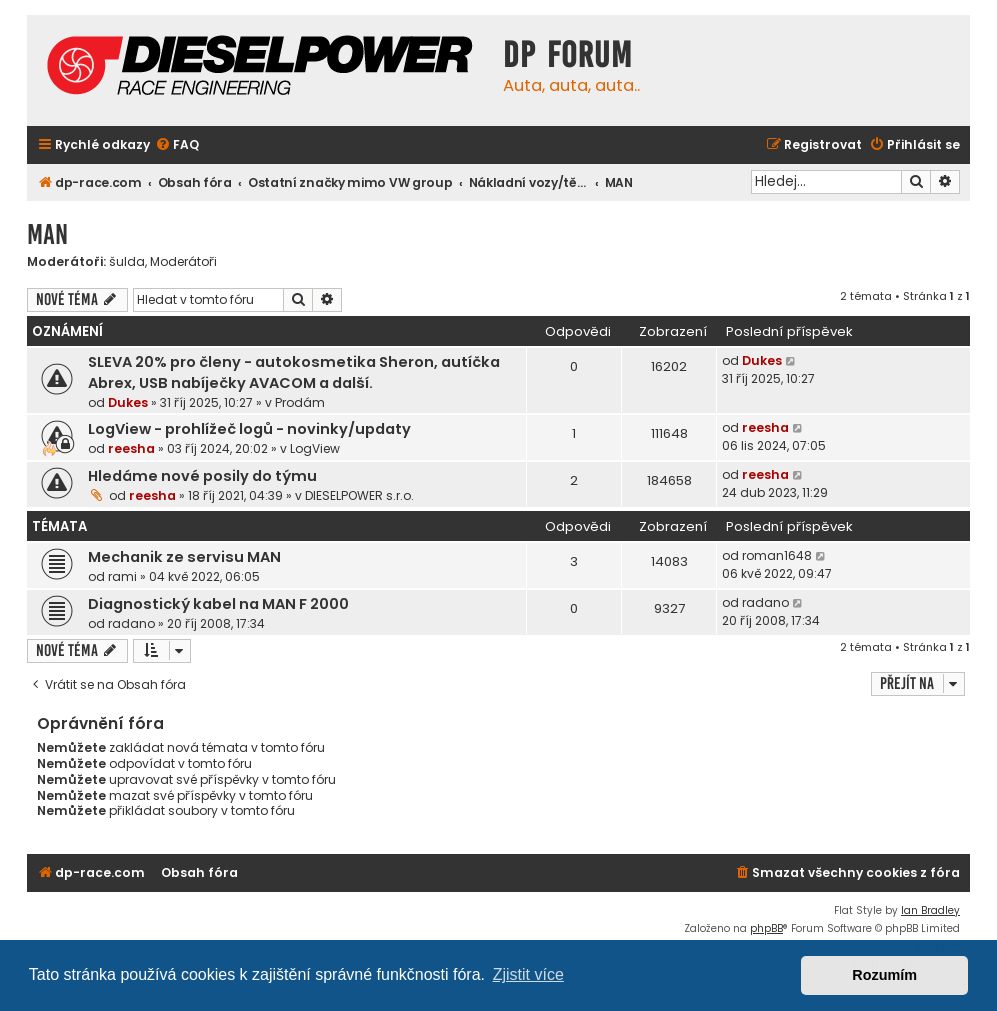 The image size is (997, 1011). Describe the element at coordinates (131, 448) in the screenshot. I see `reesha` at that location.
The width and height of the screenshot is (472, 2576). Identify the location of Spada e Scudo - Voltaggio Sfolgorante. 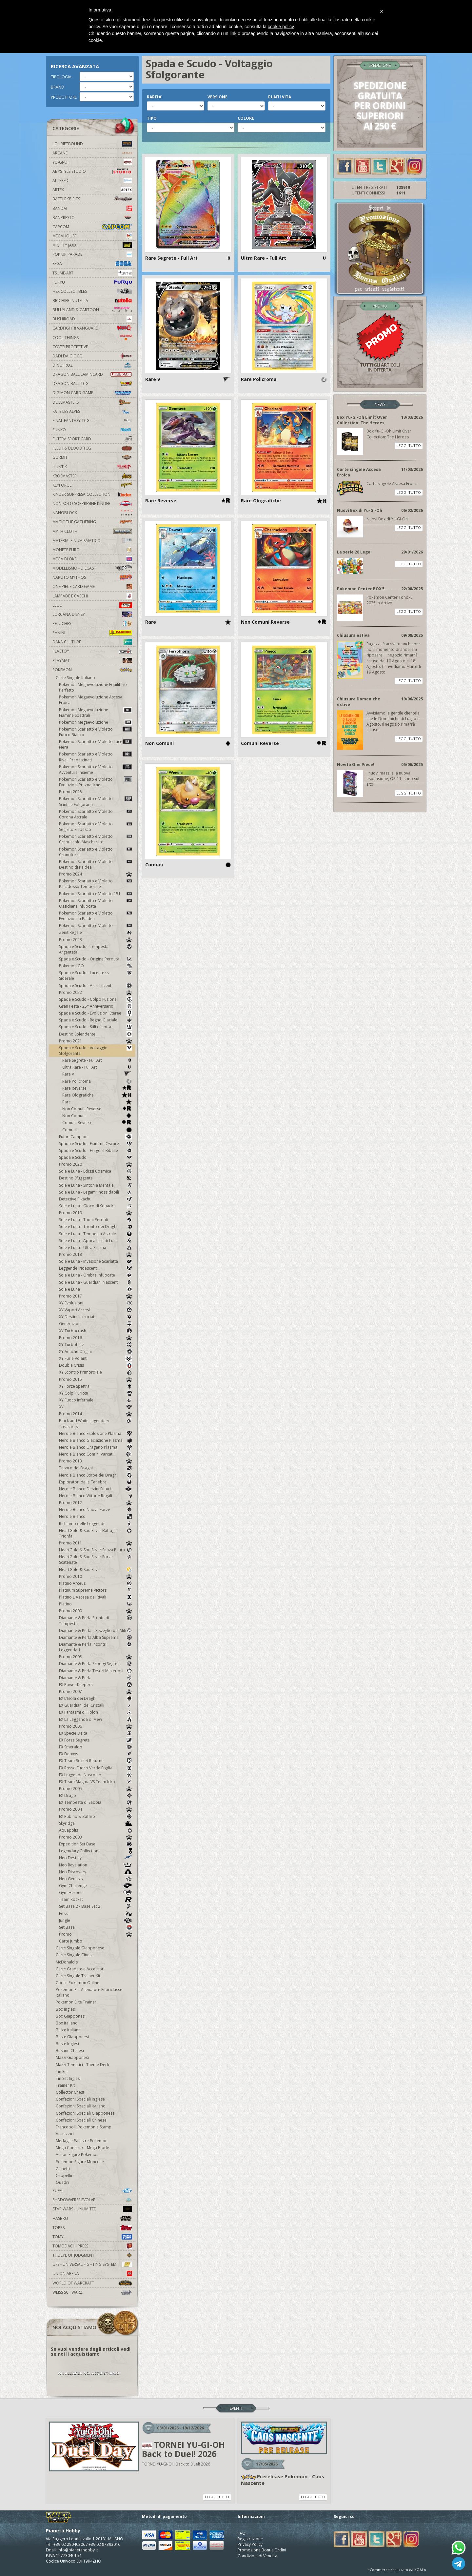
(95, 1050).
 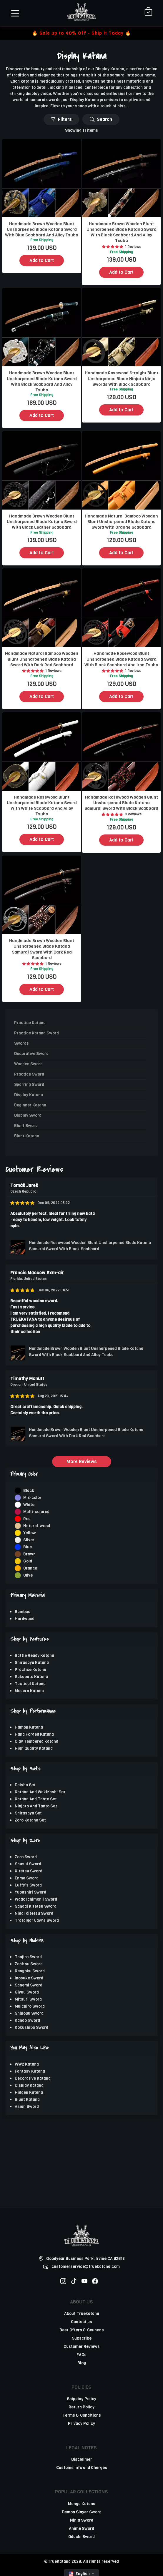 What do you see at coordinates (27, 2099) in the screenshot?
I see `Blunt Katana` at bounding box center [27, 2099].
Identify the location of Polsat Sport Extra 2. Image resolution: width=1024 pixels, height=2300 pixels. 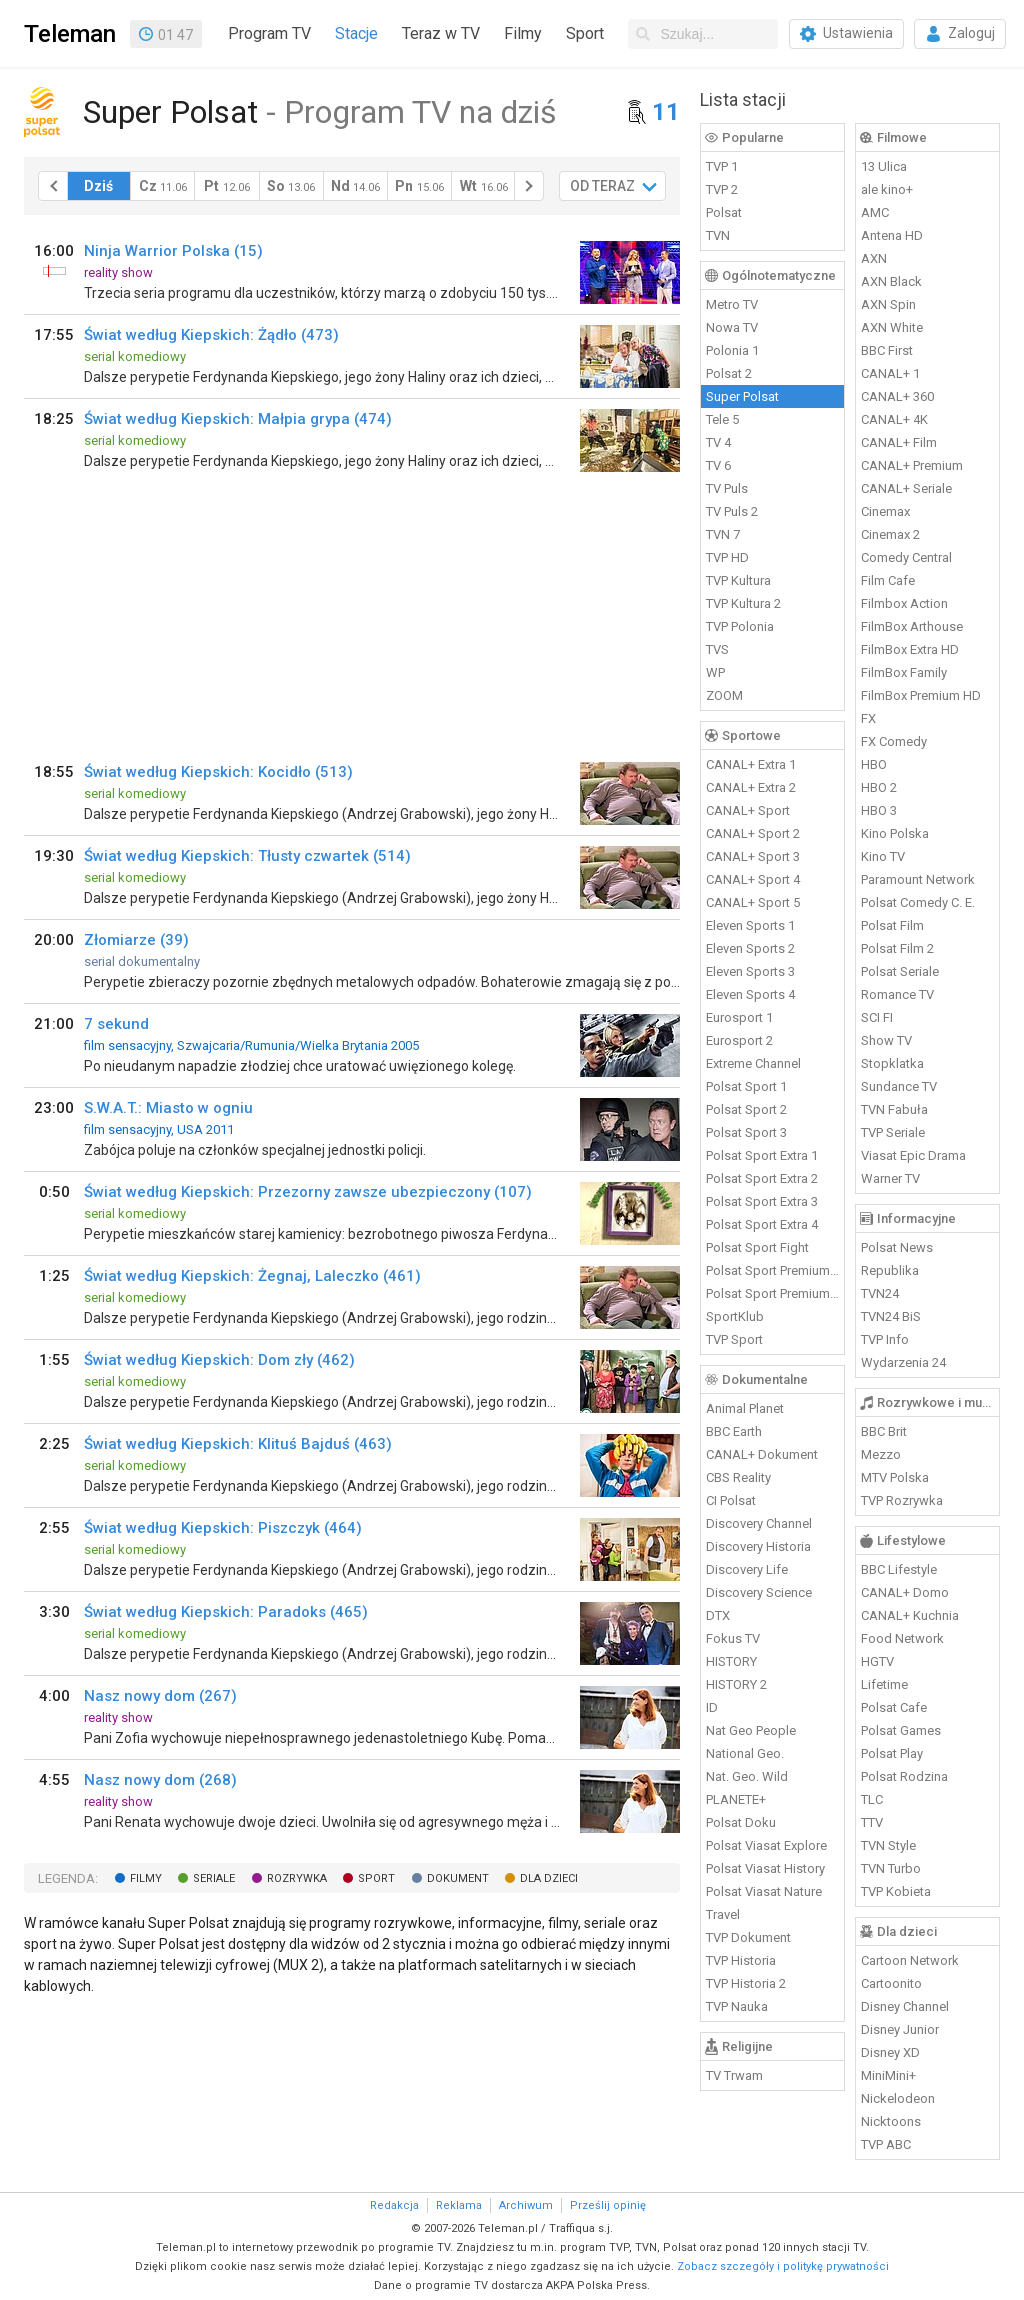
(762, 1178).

════════

Requirement :: Reproduce verbatim, and only, the lines starting at the one that contains "The width and" and ending with the final line of the records; leave out the pictures.

Exercise response ::
The width and height of the screenshot is (472, 2576). Identify the location of Spada e Scudo - Voltaggio Sfolgorante. 
(95, 1050).
  What do you see at coordinates (27, 2099) in the screenshot?
I see `Blunt Katana` at bounding box center [27, 2099].
Identify the location of Polsat Sport Extra 2. Image resolution: width=1024 pixels, height=2300 pixels. 
(762, 1178).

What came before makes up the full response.